After the initial news accounts, many of us pounced on the local authorities for the language they were using to describe the women, for the shrug of the shoulders they seemed to use when talking about their “high-risk lifestyles.”
We held monthly vigils to memorialize the women and their lives. Over 400 people came out in force for our April vigil: Latinos, Native Americans, African Americans, immigrants, whites, the young and the old. All held hands, raised our heads, cried and sang.
And I knew we were winning hearts and minds when I received a phone call from the city administration asking me to remove the pink crosses we had left standing in the park because city workers refused take down our memorial, or to disgrace the crosses by putting them in the city dump.
We fanned the flames of something that was already here, in Albuquerque, in our barrios. Compassion, love and heartbreak. Even for women who use drugs, even for women who sell sex to buy them.
And we saw a change. After we called attention to the language the officials were using in the case, we saw a powerful shift in their words. Instead of prostitutes and addicts, they became women, mothers and daughters. The investigation remains open, if slow. The families have been connected, and can draw on each other for support.
There are many fronts on which we continue to fight this battle. There are three bills moving through the New Mexico legislature right now that would help. Together, they would work increase access for substance abuse and mental health treatment for young women and pregnant women. YWU and many other organizations, law-makers, health-care providers and families are working together to create an effective web of services.
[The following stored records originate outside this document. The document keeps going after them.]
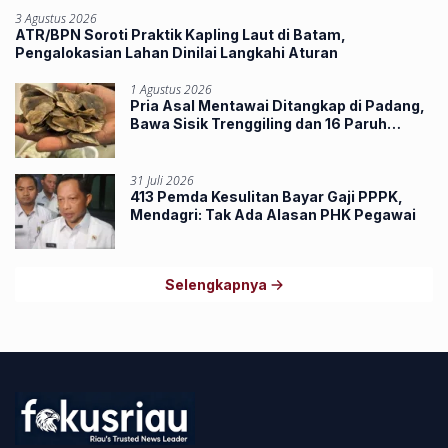
3 Agustus 2026
ATR/BPN Soroti Praktik Kapling Laut di Batam,
Pengalokasian Lahan Dinilai Langkahi Aturan
1 Agustus 2026
Pria Asal Mentawai Ditangkap di Padang,
Bawa Sisik Trenggiling dan 16 Paruh
Rangkong
31 Juli 2026
413 Pemda Kesulitan Bayar Gaji PPPK,
Mendagri: Tak Ada Alasan PHK Pegawai
Selengkapnya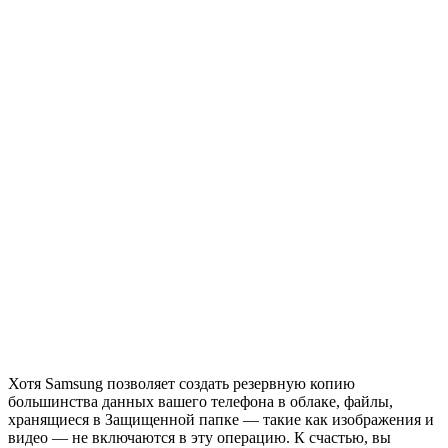
Хотя Samsung позволяет создать резервную копию
большинства данных вашего телефона в облаке, файлы,
хранящиеся в Защищенной папке — такие как изображения и
видео — не включаются в эту операцию. К счастью, вы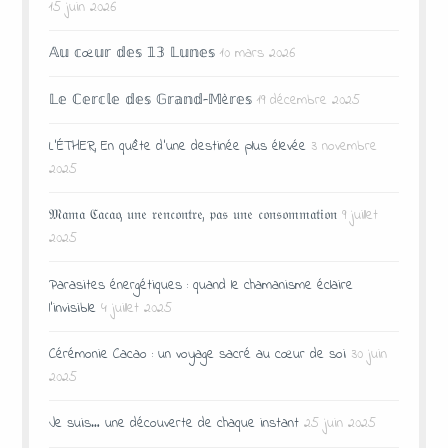
15 juin 2026
𝔸𝕦 𝕔œ𝕦𝕣 𝕕𝕖𝕤 𝟙𝟛 𝕃𝕦𝕟𝕖𝕤
10 mars 2026
𝕃𝕖 ℂ𝕖𝕣𝕔𝕝𝕖 𝕕𝕖𝕤 𝔾𝕣𝕒𝕟𝕕-𝕄è𝕣𝕖𝕤
19 décembre 2025
L’ÉTHER, En quête d’une destinée plus élevée
3 novembre
2025
𝔐𝔞𝔪𝔞 ℭ𝔞𝔠𝔞𝔬, 𝔲𝔫𝔢 𝔯𝔢𝔫𝔠𝔬𝔫𝔱𝔯𝔢, 𝔭𝔞𝔰 𝔲𝔫𝔢 𝔠𝔬𝔫𝔰𝔬𝔪𝔪𝔞𝔱𝔦𝔬𝔫
9 juillet
2025
Parasites énergétiques : quand le chamanisme éclaire
l’invisible
4 juillet 2025
Cérémonie Cacao : un voyage sacré au cœur de soi
30 juin
2025
Je suis… une découverte de chaque instant
25 juin 2025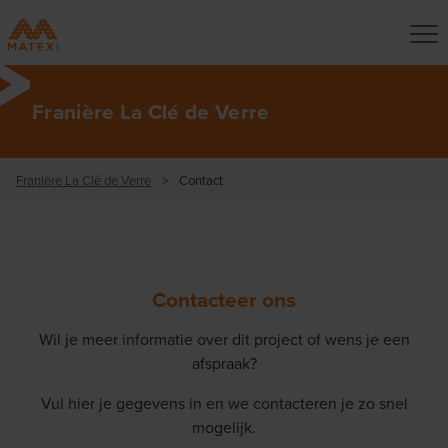
Franière La Clé de Verre
Franière La Clé de Verre
>
Contact
Contacteer ons
Wil je meer informatie over dit project of wens je een
afspraak?
Vul hier je gegevens in en we contacteren je zo snel
mogelijk.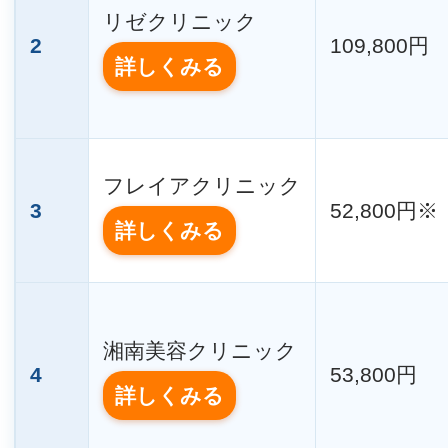
リゼクリニック
2
109,800円
詳しくみる
フレイアクリニック
3
52,800円※
詳しくみる
湘南美容クリニック
4
53,800円
詳しくみる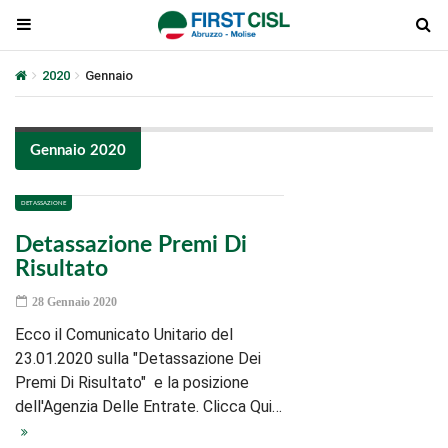
2020
Gennaio
Gennaio 2020
DETASSAZIONE
Detassazione Premi Di
Risultato
28 Gennaio 2020
Ecco il Comunicato Unitario del
23.01.2020 sulla "Detassazione Dei
Premi Di Risultato" e la posizione
dell'Agenzia Delle Entrate. Clicca Qui…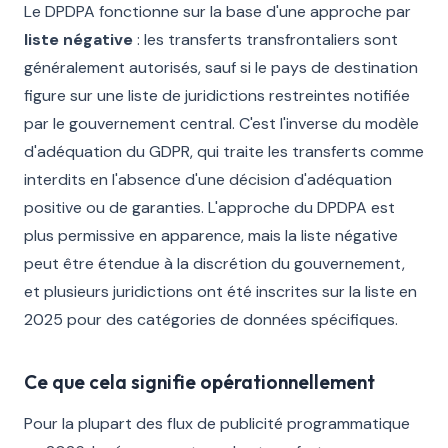
Le DPDPA fonctionne sur la base d'une approche par
liste négative
: les transferts transfrontaliers sont
généralement autorisés, sauf si le pays de destination
figure sur une liste de juridictions restreintes notifiée
par le gouvernement central. C'est l'inverse du modèle
d'adéquation du GDPR, qui traite les transferts comme
interdits en l'absence d'une décision d'adéquation
positive ou de garanties. L'approche du DPDPA est
plus permissive en apparence, mais la liste négative
peut être étendue à la discrétion du gouvernement,
et plusieurs juridictions ont été inscrites sur la liste en
2025 pour des catégories de données spécifiques.
Ce que cela signifie opérationnellement
Pour la plupart des flux de publicité programmatique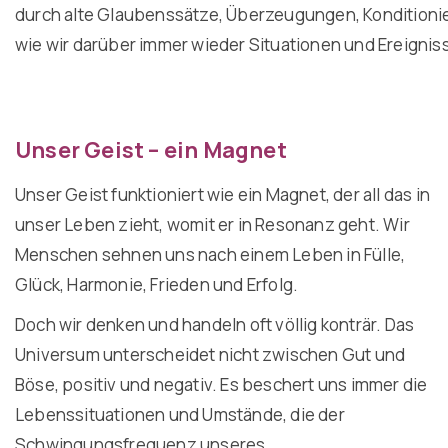
durch alte Glaubenssätze, Überzeugungen, Kondition
wie wir darüber immer wieder Situationen und Ereignisse
Unser Geist – ein Magnet
Unser Geist funktioniert wie ein Magnet, der all das in
unser Leben zieht, womit er in Resonanz geht. Wir
Menschen sehnen uns nach einem Leben in Fülle,
Glück, Harmonie, Frieden und Erfolg.
Doch wir denken und handeln oft völlig konträr. Das
Universum unterscheidet nicht zwischen Gut und
Böse, positiv und negativ. Es beschert uns immer die
Lebenssituationen und Umstände, die der
Schwingungsfrequenz unseres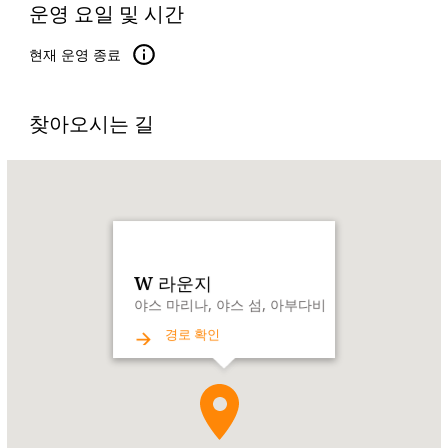
운영 요일 및 시간
현재 운영 종료
찾아오시는 길
Name:
W
라
운
지
Address:
야
W 라운지
스
야스 마리나, 야스 섬, 아부다비
마
경로 확인
리
나,
야
스
섬,
아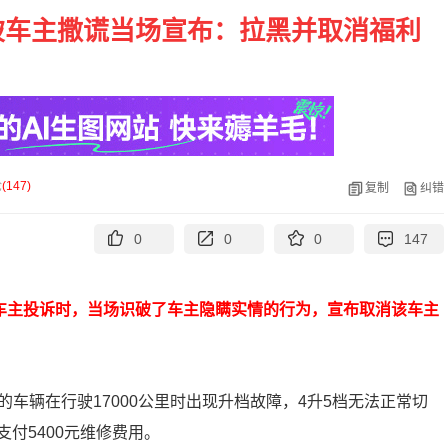
破车主撒谎当场宣布：拉黑并取消福利
论
(
147
)
复制
纠错
0
0
0
147
车主投诉时，当场识破了车主隐瞒实情的行为，宣布取消该车主
买的车辆在行驶17000公里时出现升档故障，4升5档无法正常切
付5400元维修费用。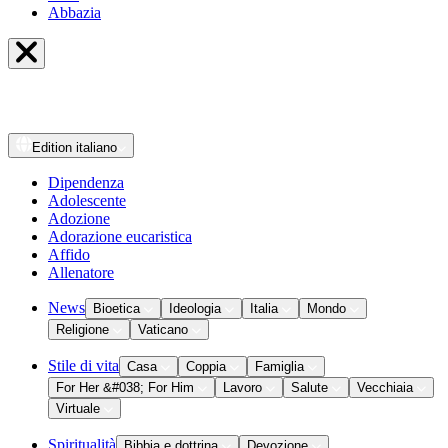
Abbazia
Edition
italiano
Dipendenza
Adolescente
Adozione
Adorazione eucaristica
Affido
Allenatore
News
Bioetica
Ideologia
Italia
Mondo
Religione
Vaticano
Stile di vita
Casa
Coppia
Famiglia
For Her &#038; For Him
Lavoro
Salute
Vecchiaia
Virtuale
Spiritualità
Bibbia e dottrina
Devozione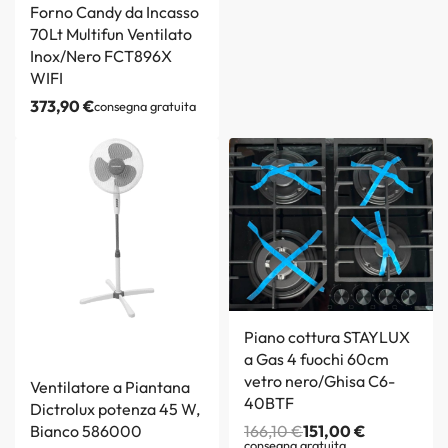
Forno Candy da Incasso
70Lt Multifun Ventilato
Inox/Nero FCT896X
WIFI
373,90
€
consegna gratuita
Piano cottura STAYLUX
a Gas 4 fuochi 60cm
vetro nero/Ghisa C6-
Ventilatore a Piantana
40BTF
Dictrolux potenza 45 W,
Bianco 586000
166,10
€
151,00
€
consegna gratuita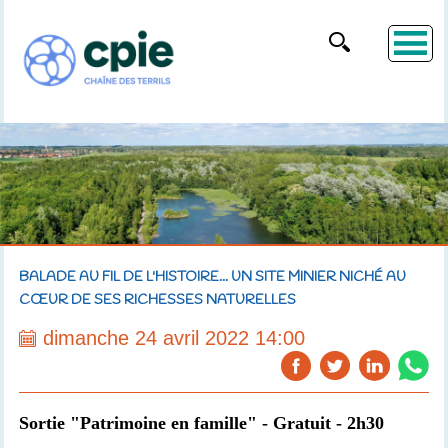
BALADE AU FIL DE L'HISTOIRE... UN SITE MINIER NICHÉ AU
CŒUR DE SES RICHESSES NATURELLES
dimanche 24 avril 2022 14:00
Sortie "Patrimoine en famille" - Gratuit - 2h30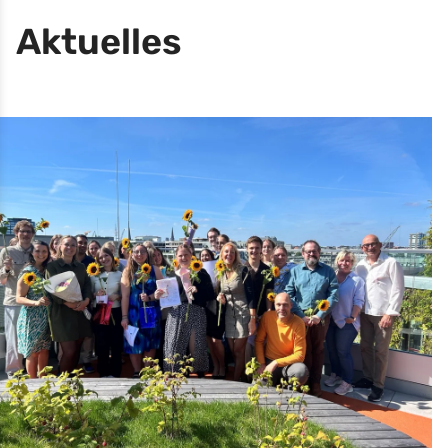
Aktuelles
Diese Video wird von YouTube bereitgestellt
Ich bin damit einverstanden, dass mir externe Inhalte angezeigt
werden, und akzeptiere die Nutzungsbedingungen von Youtube.
Damit können personenbezogene Daten an Drittplattformen
übermittelt werden.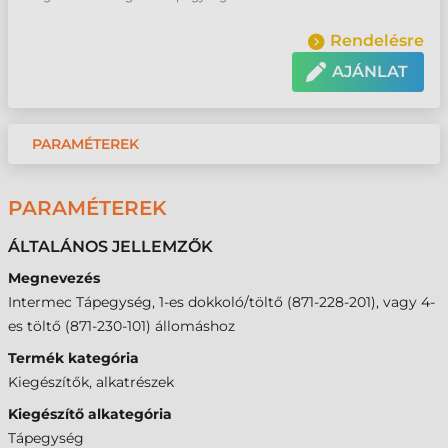
Rendelésre
AJÁNLAT
PARAMÉTEREK
PARAMÉTEREK
ÁLTALÁNOS JELLEMZŐK
Megnevezés
Intermec Tápegység, 1-es dokkoló/töltő (871-228-201), vagy 4-
es töltő (871-230-101) állomáshoz
Termék kategória
Kiegészítők, alkatrészek
Kiegészítő alkategória
Tápegység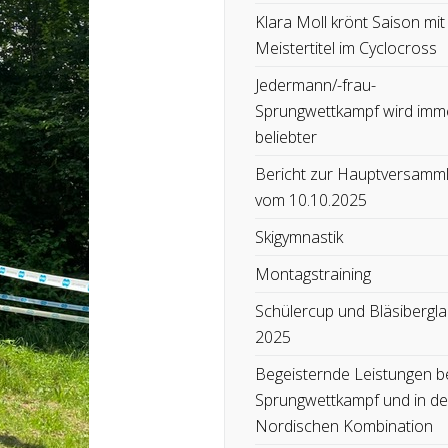
Klara Moll krönt Saison mit
Meistertitel im Cyclocross
Jedermann/-frau-
Sprungwettkampf wird imm
beliebter
Bericht zur Hauptversamm
vom 10.10.2025
Skigymnastik
Montagstraining
Schülercup und Bläsibergla
2025
Begeisternde Leistungen b
Sprungwettkampf und in de
Nordischen Kombination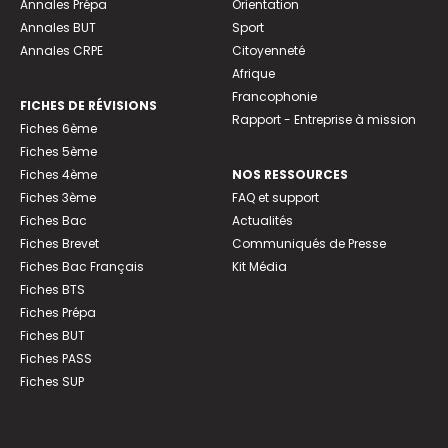
Annales Prépa
Orientation
Annales BUT
Sport
Annales CRPE
Citoyenneté
Afrique
Francophonie
FICHES DE RÉVISIONS
Rapport - Entreprise à mission
Fiches 6ème
Fiches 5ème
Fiches 4ème
NOS RESSOURCES
Fiches 3ème
FAQ et support
Fiches Bac
Actualités
Fiches Brevet
Communiqués de Presse
Fiches Bac Français
Kit Média
Fiches BTS
Fiches Prépa
Fiches BUT
Fiches PASS
Fiches SUP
These women are national heroes to us. If Obama had come to our stadium to help us mourn, remember, and make sense of these lives and deaths, he might have said this:
I want America to be as good as these women needed it to be. Let’s live up to their dreams, that this could be a country where you can be born without much, but live a life that is safe, and full of promise. Where you can get a good education, a job, a home. Where if you stray from the path, there are nets to catch you. Where you are never found dead, dismembered, and alone on a mesa.